Galaxias enanas revelan su lado 'caníbal' en estudio pionero
Un equipo de investigación del Instituto de Astrofísica de Andalucía del Consejo Superior de Investigaciones Científicas (IAA-CSIC) ha descubierto evidencias contundentes de que las galaxias más pequeñas del universo también practican el fenómeno conocido como 'canibalismo' cósmico. El estudio, publicado en la prestigiosa revista 'Astronomy & Astrophysics', proporciona una nueva perspectiva para comprender la naturaleza de la materia oscura, uno de los mayores enigmas de la cosmología moderna.
Primer catálogo sistemático de fusiones enanas
La investigación liderada por la científica Joanna D. Sakowska ha logrado identificar veinte casos de estructuras de acreción alrededor de galaxias enanas, de los cuales diecisiete son descubrimientos completamente nuevos.

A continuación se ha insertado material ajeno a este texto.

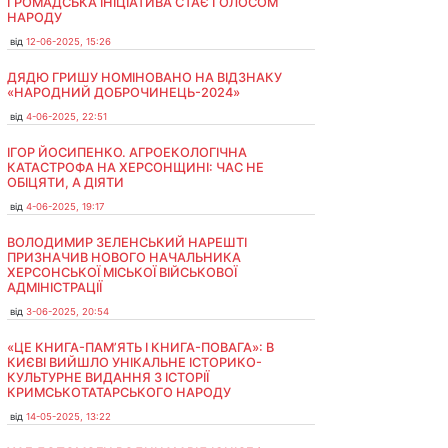
ГРОМАДСЬКА ІНІЦІАТИВА СТАЄ ГОЛОСОМ
НАРОДУ
від
12-06-2025, 15:26
ДЯДЮ ГРИШУ НОМІНОВАНО НА ВІДЗНАКУ
«НАРОДНИЙ ДОБРОЧИНЕЦЬ-2024»
від
4-06-2025, 22:51
ІГОР ЙОСИПЕНКО. АГРОЕКОЛОГІЧНА
КАТАСТРОФА НА ХЕРСОНЩИНІ: ЧАС НЕ
ОБІЦЯТИ, А ДІЯТИ
від
4-06-2025, 19:17
ВОЛОДИМИР ЗЕЛЕНСЬКИЙ НАРЕШТІ
ПРИЗНАЧИВ НОВОГО НАЧАЛЬНИКА
ХЕРСОНСЬКОЇ МІСЬКОЇ ВІЙСЬКОВОЇ
АДМІНІСТРАЦІЇ
від
3-06-2025, 20:54
«ЦЕ КНИГА-ПАМ’ЯТЬ І КНИГА-ПОВАГА»: В
КИЄВІ ВИЙШЛО УНІКАЛЬНЕ ІСТОРИКО-
КУЛЬТУРНЕ ВИДАННЯ З ІСТОРІЇ
КРИМСЬКОТАТАРСЬКОГО НАРОДУ
від
14-05-2025, 13:22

Este trabajo representa el primer catálogo sistemático de restos de acreción en este tipo de galaxias, incluyendo:
- Una corriente estelar
- Ocho halos estelares asimétricos
- Once sistemas con conchas
'Hemos proporcionado por primera vez una estimación de la frecuencia con la que las galaxias enanas presentan corrientes estelares', destacó Sakowska, autora principal del estudio. 'Sabemos que estas fusiones deberían existir, pero son extremadamente difíciles de detectar en galaxias tan pequeñas'.
Huellas del pasado galáctico
Cuando una galaxia grande absorbe a una más pequeña, el proceso no ocurre de manera abrupta. La gravedad va estirando y arrancando estrellas de la galaxia satélite, dispersándolas alrededor de la galaxia principal y formando estructuras reconocibles como corrientes estelares, conchas o halos asimétricos. Estas cicatrices cósmicas se habían observado con relativa frecuencia en galaxias masivas como la Vía Láctea, pero apenas existían ejemplos documentados en galaxias enanas.
'Este trabajo es un primer vistazo que demuestra que las galaxias enanas también conservan cicatrices de su pasado', explicó la investigadora del IAA-CSIC. 'Tenemos imágenes espectaculares de galaxias diminutas 'devorando' otras aún más pequeñas'.
Nueva ventana hacia la materia oscura
Las galaxias enanas son particularmente interesantes para los astrofísicos porque están dominadas por materia oscura, esa sustancia invisible que constituye la mayor parte de la materia del universo y cuya naturaleza sigue siendo desconocida. La forma en que estas galaxias se fusionan y el aspecto de los restos que dejan es extremadamente sensible a las propiedades de la materia oscura.
'Pequeñas diferencias en la naturaleza de la materia oscura producen resultados muy distintos y observables', señaló Sakowska. 'Estudiar cuántas fusiones hay y cómo son sus restos nos permite aprender cómo es la materia oscura, aunque no la podamos observar directamente'.
David Martínez Delgado, segundo autor del trabajo e investigador del Centro de Estudios de Física del Cosmos de Aragón, añadió que 'las corrientes estelares son excelentes trazadoras de la materia oscura de las galaxias que las hospedan. Además de su frecuencia, su forma refleja la órbita 'congelada' de su galaxia enana progenitora'.
Un hallazgo especialmente revelador
Entre los descubrimientos más significativos del estudio destaca una corriente estelar cuya forma puede ajustarse a modelos teóricos, lo que permite a los investigadores descartar o favorecer determinados tipos de materia oscura. Esta capacidad de validación teórica representa un avance importante en la comprensión de este misterioso componente del universo.
Proyecto internacional con visión de futuro
El estudio forma parte del Stellar Stream Legacy Survey (SSLS), un proyecto internacional cuyo objetivo es construir una muestra amplia y homogénea de corrientes estelares para comparar observaciones y teoría. Para lograrlo, el equipo inspeccionó visualmente galaxias enanas utilizando datos del Legacy Imaging Survey, uno de los cartografiados más profundos del cielo.
Los resultados ponen de manifiesto tanto la dificultad de detectar estos rasgos como la necesidad de mejorar los modelos teóricos de fusiones de baja masa. Aun así, proporcionan nuevas restricciones observacionales sobre cómo crecen las galaxias más pequeñas del universo.
'Este trabajo es solo un anticipo de lo que podremos ver con futuros telescopios que permitirán detectar huellas aún más sutiles del canibalismo galáctico', concluyó Sakowska. 'Si las observaciones no encajan con las predicciones, podría ser una señal de que necesitamos revisar nuestras teorías sobre la formación de galaxias o incluso sobre la propia naturaleza de la materia oscura'.